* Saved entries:
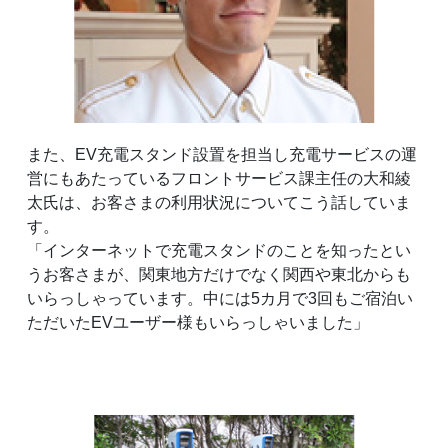
また、EV充電スタンド設置を担当し充電サービスの運
営にもあたっているフロントサービス課主任の大和綾
太氏は、お客さまの利用状況についてこう話していま
す。
「インターネットで充電スタンドのことを知ったとい
うお客さまが、関東地方だけでなく関西や東北からも
いらっしゃっています。中には5カ月で3回もご宿泊い
ただいたEVユーザー様もいらっしゃいました」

* WORK INSTRUCTION: Where pictures sit among the data above, omit them, and output the rest exactly.

* TASK OUTPUT:
また、EV充電スタンド設置を担当し充電サービスの運
営にもあたっているフロントサービス課主任の大和綾
太氏は、お客さまの利用状況についてこう話していま
す。
「インターネットで充電スタンドのことを知ったとい
うお客さまが、関東地方だけでなく関西や東北からも
いらっしゃっています。中には5カ月で3回もご宿泊い
ただいたEVユーザー様もいらっしゃいました」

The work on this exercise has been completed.